* _WORK TASK_: Your task is to reproduce exactly the lines that run from the beginning of the data through the line where "प्राध्यापक संगठनको अध्यक्षमा ज्ञवाली र" appears.

(Recorded data)
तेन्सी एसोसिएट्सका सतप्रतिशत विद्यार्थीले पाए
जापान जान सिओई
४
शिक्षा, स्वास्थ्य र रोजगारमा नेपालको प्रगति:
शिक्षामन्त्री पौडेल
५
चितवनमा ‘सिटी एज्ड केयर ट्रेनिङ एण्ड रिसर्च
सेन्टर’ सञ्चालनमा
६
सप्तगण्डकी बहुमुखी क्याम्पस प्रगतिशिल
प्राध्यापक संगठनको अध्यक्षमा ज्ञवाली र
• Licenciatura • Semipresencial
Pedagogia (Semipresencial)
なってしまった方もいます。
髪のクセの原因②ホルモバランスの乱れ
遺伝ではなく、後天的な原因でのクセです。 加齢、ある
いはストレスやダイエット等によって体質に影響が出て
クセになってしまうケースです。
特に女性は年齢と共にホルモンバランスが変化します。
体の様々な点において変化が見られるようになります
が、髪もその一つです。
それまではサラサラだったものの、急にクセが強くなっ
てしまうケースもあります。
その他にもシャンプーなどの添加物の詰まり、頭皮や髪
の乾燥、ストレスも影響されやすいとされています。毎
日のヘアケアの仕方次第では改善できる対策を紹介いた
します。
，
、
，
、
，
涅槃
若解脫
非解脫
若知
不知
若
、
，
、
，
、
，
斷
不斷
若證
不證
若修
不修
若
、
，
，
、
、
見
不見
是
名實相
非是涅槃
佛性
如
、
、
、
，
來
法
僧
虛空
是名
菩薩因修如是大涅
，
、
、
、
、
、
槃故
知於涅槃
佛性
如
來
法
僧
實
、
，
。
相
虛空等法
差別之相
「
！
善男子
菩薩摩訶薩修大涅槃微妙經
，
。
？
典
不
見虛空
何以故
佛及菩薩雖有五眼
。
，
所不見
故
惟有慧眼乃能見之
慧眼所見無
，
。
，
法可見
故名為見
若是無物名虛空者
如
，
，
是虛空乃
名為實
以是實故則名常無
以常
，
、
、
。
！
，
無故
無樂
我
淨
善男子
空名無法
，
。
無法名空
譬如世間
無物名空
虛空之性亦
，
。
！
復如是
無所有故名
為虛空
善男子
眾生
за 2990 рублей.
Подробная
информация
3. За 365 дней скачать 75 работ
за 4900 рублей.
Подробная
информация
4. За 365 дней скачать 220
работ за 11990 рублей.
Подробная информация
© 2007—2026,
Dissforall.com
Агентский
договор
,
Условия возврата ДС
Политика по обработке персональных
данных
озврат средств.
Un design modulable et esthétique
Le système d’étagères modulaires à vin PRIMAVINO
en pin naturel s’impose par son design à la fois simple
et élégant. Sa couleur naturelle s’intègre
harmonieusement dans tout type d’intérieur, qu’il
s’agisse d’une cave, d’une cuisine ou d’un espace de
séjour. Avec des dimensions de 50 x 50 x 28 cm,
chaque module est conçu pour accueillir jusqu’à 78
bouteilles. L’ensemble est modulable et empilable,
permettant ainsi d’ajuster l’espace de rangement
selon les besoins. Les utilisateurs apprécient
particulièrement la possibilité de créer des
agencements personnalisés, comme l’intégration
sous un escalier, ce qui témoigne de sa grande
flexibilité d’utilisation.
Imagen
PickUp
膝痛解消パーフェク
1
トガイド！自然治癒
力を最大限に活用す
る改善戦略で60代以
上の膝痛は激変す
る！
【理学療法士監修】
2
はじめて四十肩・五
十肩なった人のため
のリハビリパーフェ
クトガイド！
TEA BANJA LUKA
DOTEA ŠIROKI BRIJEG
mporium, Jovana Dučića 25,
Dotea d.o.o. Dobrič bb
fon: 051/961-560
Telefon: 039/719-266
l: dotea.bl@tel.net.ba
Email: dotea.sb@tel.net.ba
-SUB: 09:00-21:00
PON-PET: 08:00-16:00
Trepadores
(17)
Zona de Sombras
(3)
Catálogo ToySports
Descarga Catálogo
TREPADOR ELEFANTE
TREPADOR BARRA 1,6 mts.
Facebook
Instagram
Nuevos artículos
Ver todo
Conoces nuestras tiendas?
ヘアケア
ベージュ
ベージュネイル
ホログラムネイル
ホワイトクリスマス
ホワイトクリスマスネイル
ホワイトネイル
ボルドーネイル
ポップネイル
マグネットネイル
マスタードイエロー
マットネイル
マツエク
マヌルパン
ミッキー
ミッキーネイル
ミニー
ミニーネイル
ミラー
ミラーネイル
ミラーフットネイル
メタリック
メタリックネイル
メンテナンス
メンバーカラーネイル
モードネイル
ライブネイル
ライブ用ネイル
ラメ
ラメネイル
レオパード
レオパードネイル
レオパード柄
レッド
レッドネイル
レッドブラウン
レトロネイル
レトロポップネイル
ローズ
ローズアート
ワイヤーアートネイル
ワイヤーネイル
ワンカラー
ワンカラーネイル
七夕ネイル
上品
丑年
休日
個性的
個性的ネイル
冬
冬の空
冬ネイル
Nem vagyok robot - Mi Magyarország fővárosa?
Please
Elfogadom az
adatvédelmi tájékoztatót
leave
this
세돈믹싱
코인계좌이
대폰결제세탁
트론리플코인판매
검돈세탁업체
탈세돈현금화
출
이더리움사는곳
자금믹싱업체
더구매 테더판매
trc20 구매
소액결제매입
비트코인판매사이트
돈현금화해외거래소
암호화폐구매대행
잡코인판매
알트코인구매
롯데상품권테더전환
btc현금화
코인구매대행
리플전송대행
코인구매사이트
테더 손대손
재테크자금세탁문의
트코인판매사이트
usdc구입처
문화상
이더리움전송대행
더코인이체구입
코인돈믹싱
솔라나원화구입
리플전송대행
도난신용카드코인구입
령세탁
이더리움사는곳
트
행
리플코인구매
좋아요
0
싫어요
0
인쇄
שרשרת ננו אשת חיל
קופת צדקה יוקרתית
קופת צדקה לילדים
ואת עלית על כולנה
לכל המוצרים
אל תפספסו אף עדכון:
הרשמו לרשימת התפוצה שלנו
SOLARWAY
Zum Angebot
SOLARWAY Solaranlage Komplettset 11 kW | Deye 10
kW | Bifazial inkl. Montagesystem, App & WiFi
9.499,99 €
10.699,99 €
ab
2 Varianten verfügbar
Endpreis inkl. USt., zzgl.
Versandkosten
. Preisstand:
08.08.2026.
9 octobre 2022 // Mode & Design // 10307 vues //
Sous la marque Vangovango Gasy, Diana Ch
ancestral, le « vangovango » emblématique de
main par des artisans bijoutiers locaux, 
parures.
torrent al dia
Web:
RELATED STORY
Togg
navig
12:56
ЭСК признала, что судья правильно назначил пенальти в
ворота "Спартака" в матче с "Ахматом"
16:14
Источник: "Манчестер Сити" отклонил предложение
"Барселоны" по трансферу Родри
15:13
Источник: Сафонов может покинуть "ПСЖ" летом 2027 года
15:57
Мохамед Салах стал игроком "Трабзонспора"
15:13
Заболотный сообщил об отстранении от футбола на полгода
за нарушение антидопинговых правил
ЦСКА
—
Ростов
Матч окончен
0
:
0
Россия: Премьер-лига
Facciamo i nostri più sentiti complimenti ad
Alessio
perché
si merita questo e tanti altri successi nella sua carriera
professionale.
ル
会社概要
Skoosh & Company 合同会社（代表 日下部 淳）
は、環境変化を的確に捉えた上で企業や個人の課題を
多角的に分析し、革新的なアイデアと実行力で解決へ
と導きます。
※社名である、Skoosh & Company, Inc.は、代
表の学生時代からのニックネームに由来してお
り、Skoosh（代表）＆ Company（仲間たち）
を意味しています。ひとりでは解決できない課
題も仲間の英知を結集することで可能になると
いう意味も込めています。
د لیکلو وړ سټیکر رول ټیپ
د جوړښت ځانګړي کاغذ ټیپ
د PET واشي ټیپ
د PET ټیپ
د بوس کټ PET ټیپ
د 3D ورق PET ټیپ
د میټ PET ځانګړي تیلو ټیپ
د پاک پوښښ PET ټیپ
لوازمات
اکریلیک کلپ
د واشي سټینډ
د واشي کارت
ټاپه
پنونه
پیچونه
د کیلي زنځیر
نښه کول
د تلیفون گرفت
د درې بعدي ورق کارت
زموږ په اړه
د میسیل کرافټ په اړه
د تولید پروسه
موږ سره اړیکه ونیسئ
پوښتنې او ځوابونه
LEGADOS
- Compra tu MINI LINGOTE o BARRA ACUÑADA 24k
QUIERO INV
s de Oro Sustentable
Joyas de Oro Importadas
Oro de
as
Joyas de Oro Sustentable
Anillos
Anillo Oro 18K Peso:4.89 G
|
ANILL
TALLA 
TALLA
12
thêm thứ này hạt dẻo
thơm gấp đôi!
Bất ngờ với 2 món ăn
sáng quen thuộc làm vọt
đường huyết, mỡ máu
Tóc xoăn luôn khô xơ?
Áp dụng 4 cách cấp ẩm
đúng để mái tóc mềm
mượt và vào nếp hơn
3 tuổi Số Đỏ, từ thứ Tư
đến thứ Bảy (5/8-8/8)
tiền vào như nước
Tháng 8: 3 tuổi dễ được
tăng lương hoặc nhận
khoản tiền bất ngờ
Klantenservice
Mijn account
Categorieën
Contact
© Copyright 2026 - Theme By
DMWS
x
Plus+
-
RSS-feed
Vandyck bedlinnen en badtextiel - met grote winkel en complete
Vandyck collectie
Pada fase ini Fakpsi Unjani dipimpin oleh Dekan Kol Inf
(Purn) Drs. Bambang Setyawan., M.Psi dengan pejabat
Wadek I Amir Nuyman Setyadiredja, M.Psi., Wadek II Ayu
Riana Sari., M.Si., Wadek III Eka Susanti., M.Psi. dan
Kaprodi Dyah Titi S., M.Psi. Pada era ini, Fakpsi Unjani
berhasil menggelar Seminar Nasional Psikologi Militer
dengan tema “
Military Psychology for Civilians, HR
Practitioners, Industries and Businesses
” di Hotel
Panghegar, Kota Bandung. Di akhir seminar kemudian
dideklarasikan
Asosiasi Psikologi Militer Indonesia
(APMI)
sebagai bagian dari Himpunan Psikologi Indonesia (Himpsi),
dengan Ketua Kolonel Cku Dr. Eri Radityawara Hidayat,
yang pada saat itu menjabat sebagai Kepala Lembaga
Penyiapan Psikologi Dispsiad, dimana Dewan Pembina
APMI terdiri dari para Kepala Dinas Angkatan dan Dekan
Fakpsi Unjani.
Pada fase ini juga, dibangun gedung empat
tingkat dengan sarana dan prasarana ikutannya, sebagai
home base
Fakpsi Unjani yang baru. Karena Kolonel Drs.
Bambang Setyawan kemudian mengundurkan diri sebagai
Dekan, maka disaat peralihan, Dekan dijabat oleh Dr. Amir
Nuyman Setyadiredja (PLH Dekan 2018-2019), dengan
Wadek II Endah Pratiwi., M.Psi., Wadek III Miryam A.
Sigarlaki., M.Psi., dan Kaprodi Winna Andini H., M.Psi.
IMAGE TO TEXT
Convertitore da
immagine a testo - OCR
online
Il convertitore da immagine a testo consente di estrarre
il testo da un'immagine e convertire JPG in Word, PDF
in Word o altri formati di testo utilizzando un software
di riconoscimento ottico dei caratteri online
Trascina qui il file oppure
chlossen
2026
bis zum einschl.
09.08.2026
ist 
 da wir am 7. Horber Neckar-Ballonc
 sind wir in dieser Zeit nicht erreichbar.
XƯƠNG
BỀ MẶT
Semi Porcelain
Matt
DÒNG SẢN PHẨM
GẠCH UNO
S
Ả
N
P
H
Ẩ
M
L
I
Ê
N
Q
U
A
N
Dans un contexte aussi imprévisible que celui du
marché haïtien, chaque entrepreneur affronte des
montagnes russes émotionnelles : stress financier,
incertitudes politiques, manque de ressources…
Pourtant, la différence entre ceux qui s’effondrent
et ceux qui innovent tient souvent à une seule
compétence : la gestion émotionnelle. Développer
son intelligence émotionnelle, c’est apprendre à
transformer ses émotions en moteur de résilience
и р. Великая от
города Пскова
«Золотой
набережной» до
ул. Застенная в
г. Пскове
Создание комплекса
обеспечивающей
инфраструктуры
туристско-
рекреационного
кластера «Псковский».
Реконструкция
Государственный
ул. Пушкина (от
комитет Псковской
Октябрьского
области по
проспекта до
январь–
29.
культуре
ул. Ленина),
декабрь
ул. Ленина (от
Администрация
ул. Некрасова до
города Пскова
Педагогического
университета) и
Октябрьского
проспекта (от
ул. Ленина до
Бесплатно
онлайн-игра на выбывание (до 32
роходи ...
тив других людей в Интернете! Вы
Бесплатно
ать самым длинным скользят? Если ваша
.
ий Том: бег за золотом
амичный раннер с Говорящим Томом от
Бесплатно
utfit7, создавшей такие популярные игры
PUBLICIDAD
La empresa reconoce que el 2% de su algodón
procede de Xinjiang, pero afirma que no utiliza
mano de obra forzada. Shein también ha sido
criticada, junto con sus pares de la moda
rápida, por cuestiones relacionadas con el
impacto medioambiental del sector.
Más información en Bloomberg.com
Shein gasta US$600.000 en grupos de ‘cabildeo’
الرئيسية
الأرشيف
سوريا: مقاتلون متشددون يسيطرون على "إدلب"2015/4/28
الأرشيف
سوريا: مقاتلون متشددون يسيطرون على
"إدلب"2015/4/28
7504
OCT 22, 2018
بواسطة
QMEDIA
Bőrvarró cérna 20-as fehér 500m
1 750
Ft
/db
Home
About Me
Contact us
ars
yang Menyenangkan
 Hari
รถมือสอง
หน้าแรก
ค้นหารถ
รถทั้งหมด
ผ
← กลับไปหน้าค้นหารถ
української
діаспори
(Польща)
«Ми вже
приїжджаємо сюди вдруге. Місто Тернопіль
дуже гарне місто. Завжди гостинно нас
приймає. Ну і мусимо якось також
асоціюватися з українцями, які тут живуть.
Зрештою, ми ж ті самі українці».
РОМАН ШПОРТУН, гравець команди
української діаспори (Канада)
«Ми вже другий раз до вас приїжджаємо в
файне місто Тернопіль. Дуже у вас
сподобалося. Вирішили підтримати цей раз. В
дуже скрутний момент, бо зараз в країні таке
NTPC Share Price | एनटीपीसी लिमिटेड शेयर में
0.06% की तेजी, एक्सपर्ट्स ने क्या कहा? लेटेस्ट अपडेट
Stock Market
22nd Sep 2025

* _WRITTEN ANSWER_:
तेन्सी एसोसिएट्सका सतप्रतिशत विद्यार्थीले पाए
जापान जान सिओई
४
शिक्षा, स्वास्थ्य र रोजगारमा नेपालको प्रगति:
शिक्षामन्त्री पौडेल
५
चितवनमा ‘सिटी एज्ड केयर ट्रेनिङ एण्ड रिसर्च
सेन्टर’ सञ्चालनमा
६
सप्तगण्डकी बहुमुखी क्याम्पस प्रगतिशिल
प्राध्यापक संगठनको अध्यक्षमा ज्ञवाली र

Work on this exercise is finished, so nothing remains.